Five nations create European paramilitary force

Five nations today signed an agreement to set up a European Gendarmerie Force that would offer paramilitary support for international peacekeeping missions.

Five nations today signed an agreement to set up a European Gendarmerie Force that would offer paramilitary support for international peacekeeping missions.

Speaking in the Dutch town of Noordwijk, ministers said the 3,000-strong force would tackle a damaging shortfall in recent peacekeeping operations by backing up military efforts to enforce public order, fight crime and train local police in the wake of a crisis.

“This force will become an important capability, bridging the gap between military forces and civil police,” said Dutch Defence Minister Henk Kamp. The force should be operational next year.

It will include elements from the French gendarmes, Italian Carabinieri and their equivalents from Spain, Portugal and the Netherlands.

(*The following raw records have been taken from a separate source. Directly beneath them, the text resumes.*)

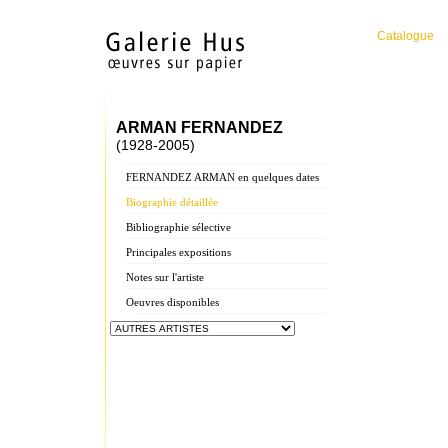
Catalogue
ARMAN FERNANDEZ
(1928-2005)
FERNANDEZ ARMAN en quelques dates
Biographie détaillée
Bibliographie sélective
Principales expositions
Notes sur l'artiste
Oeuvres disponibles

The EGF will have a core of 800-900 members ready to deploy within 30 days and a pool of 2,300 reinforcements on standby. It will be based in Vicenza in north-eastern Italy.

Defence ministers from the five nations signed the agreement to set up the force on the sidelines of a meeting with their colleagues from all 25 European Union nations. The other EU countries will not participate because they do not have such paramilitary police.

“We will keep it open to other countries that don’t yet have gendarme forces but may want to join later,” said French Defence Minister Michele Alliot-Marie, who first suggested the idea of the European force last year.

Following experiences with peacekeeping in the Balkans, European planners say gendarme units are increasingly necessary.

The need was highlighted in March, when NATO troops were caught unaware by mob violence in Kosovo that left 19 people dead.

Efforts to contain the riots were hindered by constitutional restraints that prevented soldiers from some NATO nations from intervening to control a civil disturbance.

The police force would typically be made up of forces trained and equipped to handle riot control.

Officials said the European force could be made available to support NATO, the United Nations and other international organisations, as well as the EU’s own peace missions.

The defence ministers met for a second day in Noordwijk, and reviewed wider proposals to boost the EU’s military muscle, including plans to create elite ‘battlegroups’ for rapid deployment to international trouble spots.

In addition, they looked at arrangements for the bloc to launch its biggest military operation to date – taking over NATO’s peacekeeping mission in Bosnia.

NATO will hand over command of a 7,000-strong peacekeeping force in Bosnia to the EU in December.